Last week I challenged myself to spend more time on personal writing projects by committing to spend even more time writing about the projects. Kind of a writing begets writing theory. So…one week in, and…it’s going great! Yea for me!
All it took was not having any out-of-town meetings or social engagements, pushing off volunteer work to a minimum, and ignoring a significant number of phone calls. Easy as pie!
Obviously, longevity is going to be the real trick to this game, but I felt that the only way to get this project seriously underway was by really doing it well for the first week. Though my life will begin to repopulate with meetings, outings and phone calls, hopefully this week’s precedent will prove to elbow its way between them. Not only did it feel super-dee-duper to make progress on the writing projects that are so important to me, but also, the process of doing so allowed me to really get into the headspace of each.
Here’s a log of my progress:
- Michigan-Made Wedding Blog It has a name! The site is called, My Mitten in Yours: Blogging Our Way to a Michigan-Made Wedding. It’s live, but it’s a work in progress, so you can go check it out if you want to, but it’s not ready for mass consumption quite yet. There’s a lot to putting a blog together that isn’t exactly writing, and I’ve been working on getting a lot of that done this week. Such as
- Enlisting my trusty in-house design genius, Alisa Bobzien to put some rad designs for the logo and wallpaper.
- Making the official “checklist.”
- Creating pages and organizing the menu
- Writing a couple of initial blogs and an “about us” section to have in the archives when it’s “go live” time.
- Swedish Lessons I have been working on this stinking project for three years. I started by putting in order the journal entries and emails I wrote during my time in Sweden (Again, I owe the chronicling and preservation of this information to none other that Alisa, without whom, apparently, all of my projects would be disasters).
Then I began filling in the gaps with narrative. I went completely out of chronological order, opting instead for writing the anecdotes in order of how entertaining I found them. This made perfect sense at the time, as I was bringing each passage to my writers’ club, and had a keen desire to be entertaining. It didn’t end up making much sense, however, when it came to a) filling in all the necessary, but less colorful parts and b) putting everything in order in such a way that made sense.

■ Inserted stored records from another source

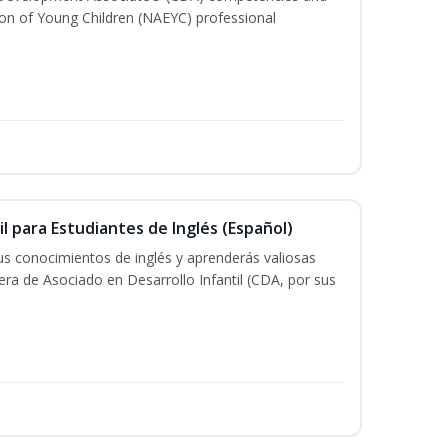
ion of Young Children (NAEYC) professional
il para Estudiantes de Inglés (Español)
tus conocimientos de inglés y aprenderás valiosas
rera de Asociado en Desarrollo Infantil (CDA, por sus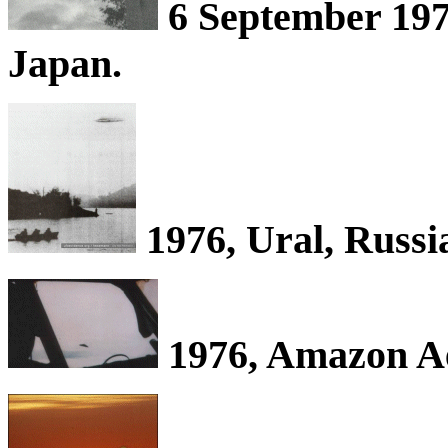
6 September 197
Japan.
1976, Ural, Russi
1976, Amazon Ae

Those challenges slowed the progress considerably. Then I found that once I put the stories in order I was fretting over the pace of the timeline, the appropriate places to introduce internal conflicts, how much character development I’d missed or overstated…blah, blah, blah… And thus, 220-some pages in, the project came to a grinding halt. It needed major work, major time invested, and I was just really busy. To be honest, I was a little tired of working on it too. So it was sort of shelved.

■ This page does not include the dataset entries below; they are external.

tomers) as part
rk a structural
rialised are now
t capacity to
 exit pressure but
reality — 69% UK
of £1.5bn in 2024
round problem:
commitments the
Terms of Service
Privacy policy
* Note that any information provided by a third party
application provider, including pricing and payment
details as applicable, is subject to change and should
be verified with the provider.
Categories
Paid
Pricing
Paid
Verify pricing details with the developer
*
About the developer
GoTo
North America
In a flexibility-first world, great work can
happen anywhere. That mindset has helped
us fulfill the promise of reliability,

About a year ago, however, I worked one passage into an essay format to submit to a contest. This process turned on a lightbulb. A ha! I didn’t need each chapter to represent one week of the story and the tale to progress along based on perfectly paced chronology. I just needed to write essays in the order in which they happened! Ta-dah! Essay-style writing is my forte anyway, so I’m not sure why it took me so long to come to this conclusion, but I suppose it speaks to using outside forces like writing prompts and contest entries to open your mind to new inspiration.
My progress since then? Minimal. But this week I worked on re-formatting the first five weeks (previously known as the first five chapters) into eight essays. Now there are a 22 weeks total, and the first ten or so are the parts in which I’m most confident. So really, the actual progress made was small potatoes, but it felt really good.
And it prompted a very important realization: I have the opening arc of my book done. It’s ready for an editor to review. It could be sent somewhere, to an agent or a publisher. For three years I’ve been certain that it would take a complete manuscripts with which I was perfectly satisfied before I could push it out into the world somehow. It turns out, I only needed to wait until I was really ready. And I believe I am.
So tally ho! Bring it on, schedule full of other things: I have made incremental progress and I will not let you slow me down!
I can’t wait until I can buy a copy of my favorite book! I hope we will continue to read a chapter from it as a standard part of writers’ club opening procedures… we can all reflect on its brilliance before beginning discussion!
I second Rebecca’s comment! Super excited about this.